From 1 January 2016 the Cook Islands will reduce personal income tax.

                                          Current Rate         From 1 January 2016

             -        11,000                  0%                         0%

  11,001        30,000             18.5%                  17.5%

  30,001        80,000             27.5%                  27.5%

  80,001        and over         30.0%                  30.0%

Minister for Finance, the Honourable Mark Brown pointed out the Government’s desire to reduce income taxes on income earners in the Cook Islands.  

“The Government is keen to reduce income tax in a considered manner, a person on $26,000 per annum (or $500 a week) will receive a further reduction on their annual personal income tax burden by 150 dollars a year on 1 January 2016 and a further 75 dollars on 1 January 2017. 

By 1 January 2017 that individual would have received a total reduction of $1,450 per annum since the commencement of our tax reforms began.”

Minister Brown pointed that the Cook Islands was a low tax jurisdiction on any measure and the Government will continue to aim to keep overall taxation levels low and aim to ensure the burden is spread evenly across society. 

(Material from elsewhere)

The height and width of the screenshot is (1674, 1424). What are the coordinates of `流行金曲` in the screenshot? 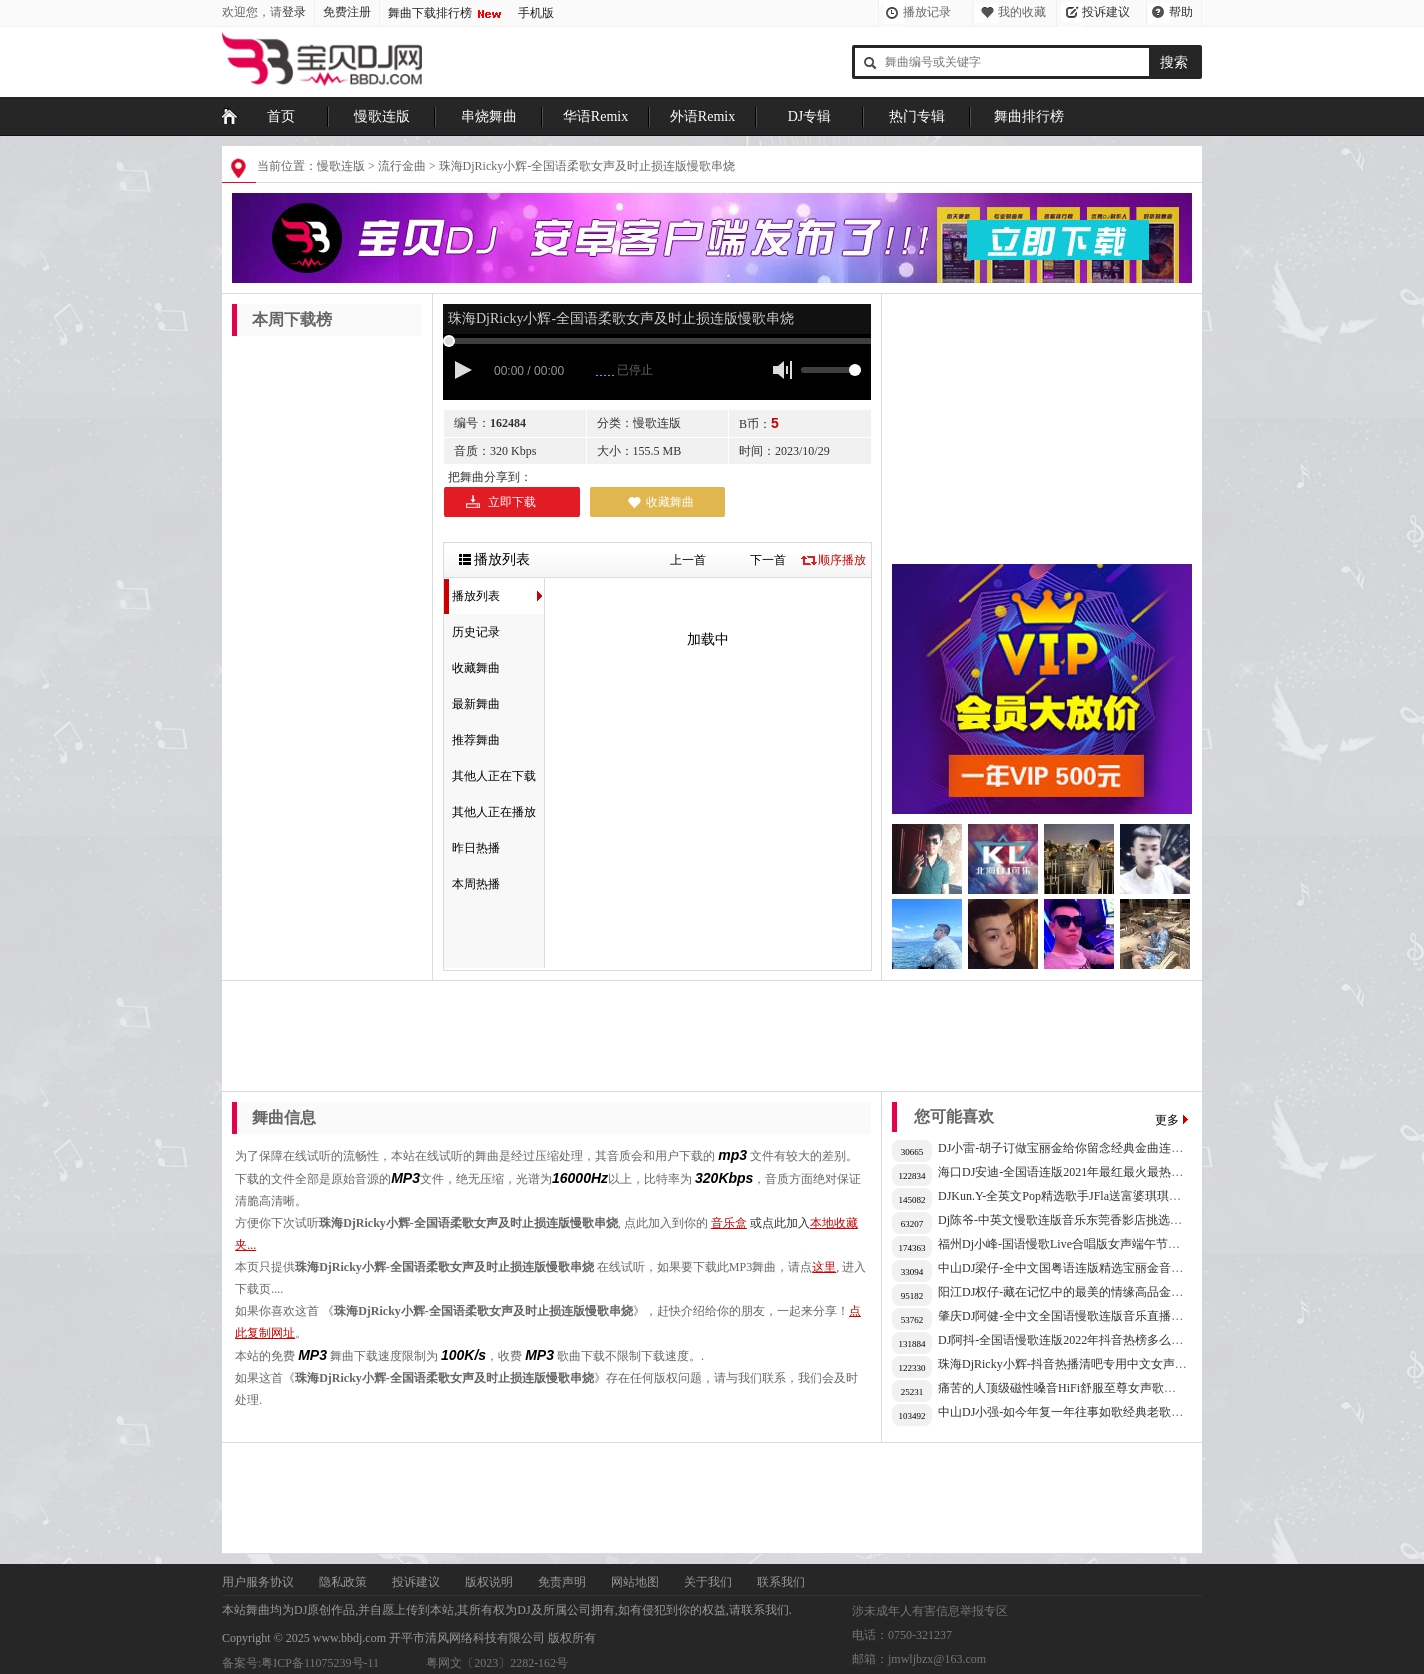 It's located at (402, 166).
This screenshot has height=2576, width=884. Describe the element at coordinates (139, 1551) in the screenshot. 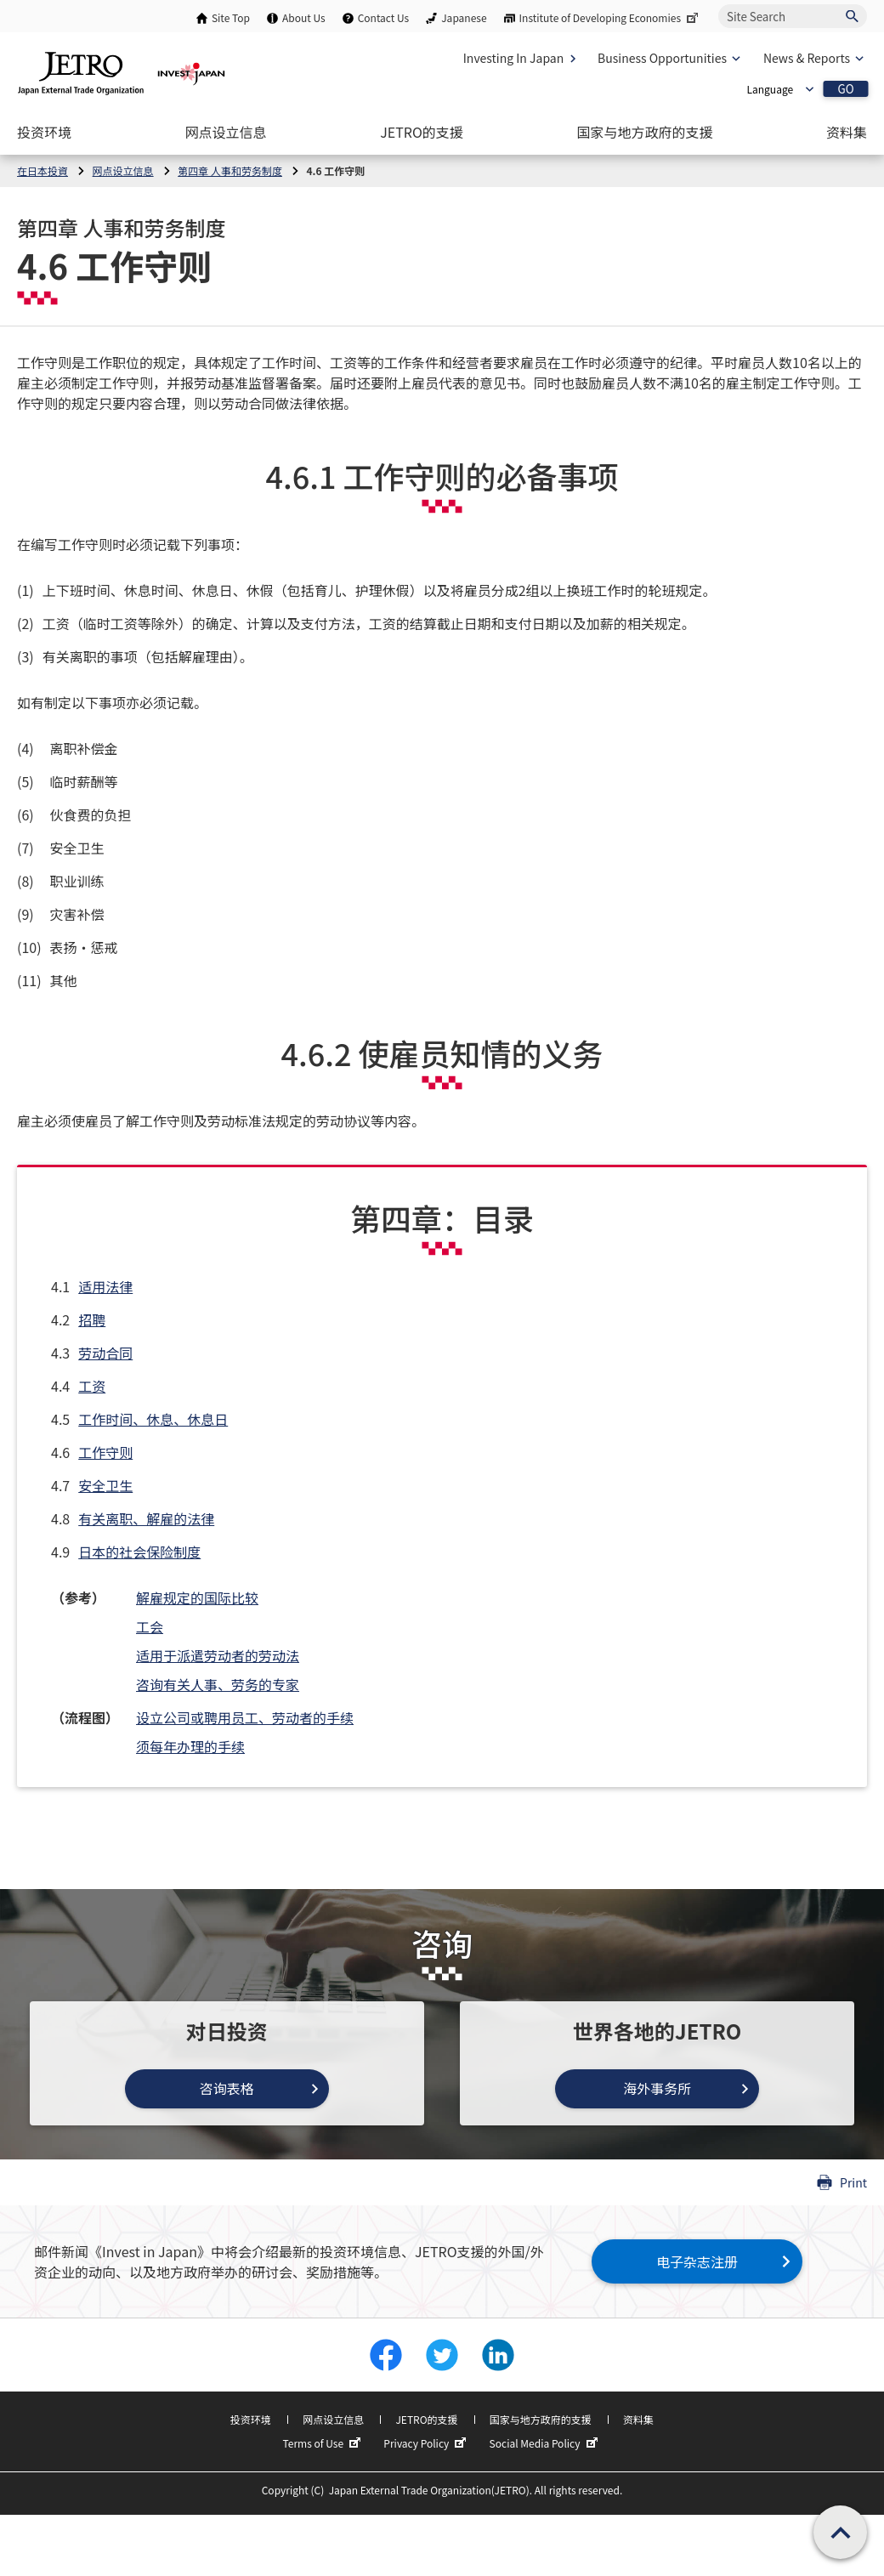 I see `日本的社会保险制度` at that location.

In his speech to Parliament the Minister pointed out that the Cook Islands would move towards signing the OECD's Multilateral Competent Authority Agreement which will see the Cook Islands move towards the automatic exchange of taxation information.  

Financial Secretary, Richard Neves outlined the importance of the Cook Islands signing the Multilateral Competent Authority Agreement, which was recently signed by both New Zealand and Australia.

“The Ministry of Finance and Economic Management will outline to Cabinet a proposed timeline, but that the Cook Islands will be exchanging information prior to September 2018.  There will need to be significant effort in modernising systems and processes which we need to start planning for now and technical assistance and increased investment will be required.” 

Currently, the Cook Islands has twenty Tax Information Exchange Agreements (‘TIEA’)s signed with a number of nations, including a number from the European Union and these are listed on the MFEM website.


It is a requirement for anyone with a bank account to provide the bank with an RMD number. From 1 January 2016 a withholding tax of 30 per cent will be applied on interest paid to account holders who have not provided an RMD number to their bank.  This is not a final tax, the taxpayer will be able to offset the tax paid against their annual income tax assessment.

Additionally, banks will now be required to provide to their customers no later than 15 February of each year, an interest earnings certificate for the previous income year (i.e. 1 January to 31 December) showing all amounts of interest paid to the individual customer.


Amendments to the Income Tax Act 1997 clarify that income from a Cook Islands administered trust is taxable only to the trustees and not again, once distributed, to the beneficiaries. Income from foreign trusts will continue to be taxable to Cook Islands beneficiaries.